25 things – thing 2

On the subject of memory again, I am afraid of needles. Needles of all kinds, but shots and blood-drawing in particular. Apparently, I was fine with shots until about the age of six. But while it’s tempting to attribute to my mother’s passing (doctors! trauma! death!), here I think it is not the case at all. It is perhaps my first, most vivid memory.

The trip to the doctor, in our Plymouth station wagon, started out with Jon asking if I was going to get a shot this visit. Speculation, trepidation, and discussion about shots loomed large in my household. Jon, two years older than me, used to get massive doses of allergy shots. Jeff, five years senior, was largely out of the vaccination woods. For me, it was the tetanus booster.

Jeff: Oooh, the tetanus shot. That’s the worst one!
Jon: You’re gonna cry.
Me: Come on, it isn’t that bad, is it?
Jeff: Sometimes they use a shot that is so big that it goes all the way through your arm.
Jon: You’re gonna cry.

Immunizations and vaccinations have become a thing nowadays. For the tetanus vaccine, side effects include headaches, body aches, tiredness. Oh, and “crying for three hours or more (up to about one child out of 1,000).” Yeah. Crying.

In the doctor’s office, I freaked out. I started crying and squirming some before the doctor unwrapped the needle, so they called in my dad to help calm me down. I kept wiggling and began bawling loudly , so they called in a couple of other nurses to hold me down. Then the screaming. In the end it took the doctor, my father, and 5 nurses to hold me down while they gave me the obviously largest, most painful shot in the whole world.

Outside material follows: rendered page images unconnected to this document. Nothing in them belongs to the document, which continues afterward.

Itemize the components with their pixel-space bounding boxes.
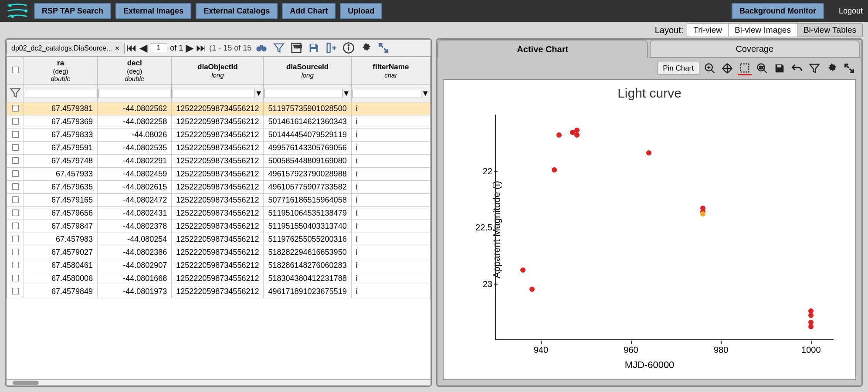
row-checkbox[interactable] [12, 223, 19, 230]
first-page-icon[interactable]: ⏮ [126, 42, 137, 54]
zoom-in-icon[interactable] [703, 61, 717, 75]
filter-row-icon[interactable] [8, 85, 23, 100]
horizontal-scrollbar[interactable] [7, 379, 431, 385]
row-checkbox[interactable] [12, 170, 19, 177]
next-page-icon[interactable]: ▶ [186, 42, 193, 54]
filter-filtername[interactable] [353, 89, 422, 98]
pan-icon[interactable] [720, 61, 734, 75]
table-row[interactable]: 67.4579635 -44.0802615 12522205987345562… [7, 181, 431, 194]
col-ra[interactable]: ra(deg)double [24, 57, 98, 84]
save-chart-icon[interactable] [773, 61, 787, 75]
filter-decl[interactable] [98, 89, 170, 98]
row-checkbox[interactable] [12, 183, 19, 190]
add-chart-button[interactable]: Add Chart [282, 3, 336, 19]
info-icon[interactable] [341, 41, 356, 55]
table-row[interactable]: 67.4579165 -44.0802472 12522205987345562… [7, 194, 431, 207]
logout-link[interactable]: Logout [839, 7, 863, 16]
table-row[interactable]: 67.4579833 -44.08026 1252220598734556212… [7, 128, 431, 142]
data-point[interactable] [529, 287, 535, 292]
row-checkbox[interactable] [12, 249, 19, 256]
add-column-icon[interactable] [324, 41, 339, 55]
table-row[interactable]: 67.4579748 -44.0802291 12522205987345562… [7, 155, 431, 168]
table-row[interactable]: 67.4580006 -44.0801668 12522205987345562… [7, 272, 431, 285]
table-row[interactable]: 67.4579847 -44.0802378 12522205987345562… [7, 220, 431, 233]
chevron-down-icon[interactable]: ▼ [421, 89, 429, 98]
cell-decl: -44.0802535 [98, 142, 172, 155]
expand-icon[interactable] [376, 41, 391, 55]
data-point[interactable] [552, 167, 557, 172]
row-checkbox[interactable] [12, 105, 19, 112]
settings-icon[interactable] [359, 41, 373, 55]
row-checkbox[interactable] [12, 118, 19, 125]
data-point[interactable] [520, 267, 526, 273]
chevron-down-icon[interactable]: ▼ [342, 89, 350, 98]
layout-biview-images[interactable]: Bi-view Images [729, 24, 797, 37]
chart-filter-icon[interactable] [807, 61, 821, 75]
row-checkbox[interactable] [12, 157, 19, 164]
undo-icon[interactable] [790, 61, 804, 75]
filter-diaobjectid[interactable] [173, 89, 254, 98]
table-row[interactable]: 67.4579381 -44.0802562 12522205987345562… [7, 102, 431, 115]
select-all-checkbox[interactable] [12, 67, 19, 74]
col-filtername[interactable]: filterNamechar [351, 57, 430, 84]
data-point[interactable] [574, 132, 580, 138]
upload-button[interactable]: Upload [340, 3, 382, 19]
chevron-down-icon[interactable]: ▼ [255, 89, 263, 98]
select-box-icon[interactable] [738, 61, 752, 75]
col-diaobjectid[interactable]: diaObjectIdlong [172, 57, 264, 84]
filter-diasourceid[interactable] [264, 89, 342, 98]
header-row: ra(deg)double decl(deg)double diaObjectI… [7, 57, 431, 84]
pin-chart-button[interactable]: Pin Chart [657, 62, 699, 75]
tab-active-chart[interactable]: Active Chart [437, 40, 648, 58]
row-checkbox[interactable] [12, 275, 19, 282]
close-icon[interactable]: ✕ [115, 45, 120, 52]
row-checkbox[interactable] [12, 131, 19, 138]
tap-search-button[interactable]: RSP TAP Search [34, 3, 111, 19]
prev-page-icon[interactable]: ◀ [139, 42, 147, 54]
row-checkbox[interactable] [12, 288, 19, 295]
table-row[interactable]: 67.4580461 -44.0802907 12522205987345562… [7, 259, 431, 272]
row-checkbox[interactable] [12, 144, 19, 151]
data-point[interactable] [700, 211, 705, 216]
table-row[interactable]: 67.4579656 -44.0802431 12522205987345562… [7, 207, 431, 220]
row-checkbox[interactable] [12, 196, 19, 203]
filter-icon[interactable] [271, 41, 286, 55]
col-diasourceid[interactable]: diaSourceIdlong [264, 57, 351, 84]
plot-area[interactable]: 9409609801000 [496, 115, 834, 340]
cell-filter: i [351, 102, 430, 115]
row-checkbox[interactable] [12, 210, 19, 216]
chart-expand-icon[interactable] [842, 61, 856, 75]
table-row[interactable]: 67.4579591 -44.0802535 12522205987345562… [7, 142, 431, 155]
cell-filter: i [351, 272, 430, 285]
filter-ra[interactable] [25, 89, 96, 98]
external-images-button[interactable]: External Images [115, 3, 191, 19]
save-icon[interactable] [306, 41, 321, 55]
layout-triview[interactable]: Tri-view [687, 24, 729, 37]
table-row[interactable]: 67.457983 -44.080254 1252220598734556212… [7, 233, 431, 246]
table-row[interactable]: 67.457933 -44.0802459 125222059873455621… [7, 168, 431, 181]
table-tab[interactable]: dp02_dc2_catalogs.DiaSource... ✕ [7, 43, 125, 54]
cell-ra: 67.4580461 [24, 259, 98, 272]
tab-coverage[interactable]: Coverage [650, 40, 860, 58]
text-view-icon[interactable]: TEXT [289, 41, 304, 55]
chart-settings-icon[interactable] [825, 61, 839, 75]
zoom-reset-icon[interactable]: 1x [755, 61, 769, 75]
external-catalogs-button[interactable]: External Catalogs [196, 3, 278, 19]
col-decl[interactable]: decl(deg)double [98, 57, 172, 84]
chart-area[interactable]: Light curve Apparent Magnitude (i) MJD-6… [443, 79, 856, 380]
cell-obj: 1252220598734556212 [172, 142, 264, 155]
table-row[interactable]: 67.4579849 -44.0801973 12522205987345562… [7, 285, 431, 298]
layout-biview-tables[interactable]: Bi-view Tables [797, 24, 862, 37]
binoculars-icon[interactable] [254, 41, 269, 55]
data-point[interactable] [646, 150, 651, 155]
row-checkbox[interactable] [12, 262, 19, 269]
background-monitor-button[interactable]: Background Monitor [732, 3, 824, 19]
table-row[interactable]: 67.4579369 -44.0802258 12522205987345562… [7, 115, 431, 128]
row-checkbox[interactable] [12, 236, 19, 243]
page-input[interactable] [150, 44, 167, 52]
table-row[interactable]: 67.4579027 -44.0802386 12522205987345562… [7, 246, 431, 259]
data-point[interactable] [556, 132, 562, 138]
data-point[interactable] [808, 313, 814, 318]
last-page-icon[interactable]: ⏭ [196, 42, 207, 54]
data-point[interactable] [808, 324, 814, 329]
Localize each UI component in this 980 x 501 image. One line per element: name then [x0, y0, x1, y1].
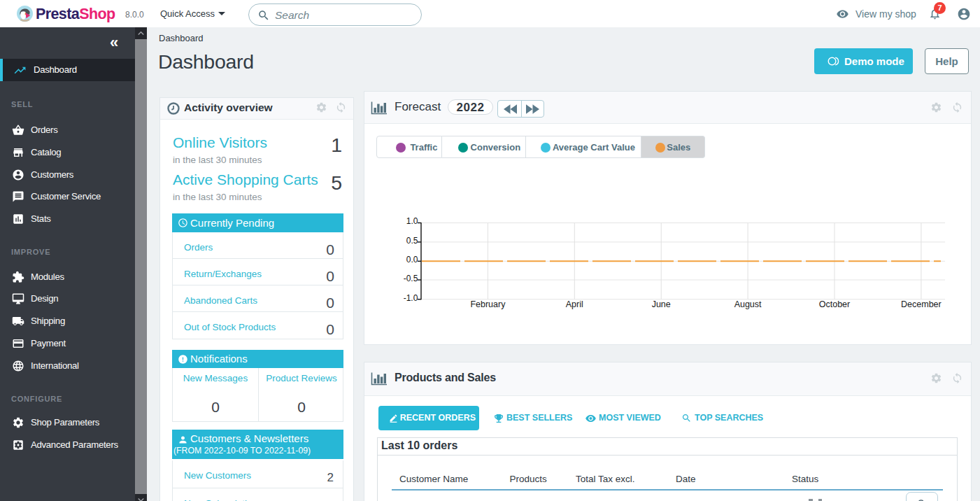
svg-text:1.0: 1.0 [406, 216, 418, 226]
svg-text:February: February [470, 299, 506, 309]
svg-text:-1.0: -1.0 [404, 293, 418, 303]
svg-text:June: June [652, 299, 671, 309]
svg-text:0.0: 0.0 [406, 255, 418, 264]
svg-text:August: August [734, 299, 762, 309]
svg-text:0.5: 0.5 [406, 236, 418, 246]
svg-text:October: October [819, 299, 850, 309]
svg-text:April: April [566, 299, 583, 309]
svg-text:December: December [901, 299, 942, 309]
svg-text:-0.5: -0.5 [404, 274, 418, 283]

I have been unreasonably afraid of needles ever since. I didn’t get blood drawn via a needle until college, preferring instead to have someone draw it by pricking my fingertip. The lure of sex and the fear of HIV pushed me into regular screenings. I’ve never given blood, though I know that it could save lives.

This is also one of my earliest, most vivid memories. I can hazily recall the house I grew up in, we used to have cats, but I don’t remember much about them. Faces, events, things all swim around in a soup of affect and snapshot. But the trip to to the doctor for my tetanus shot, that I remember.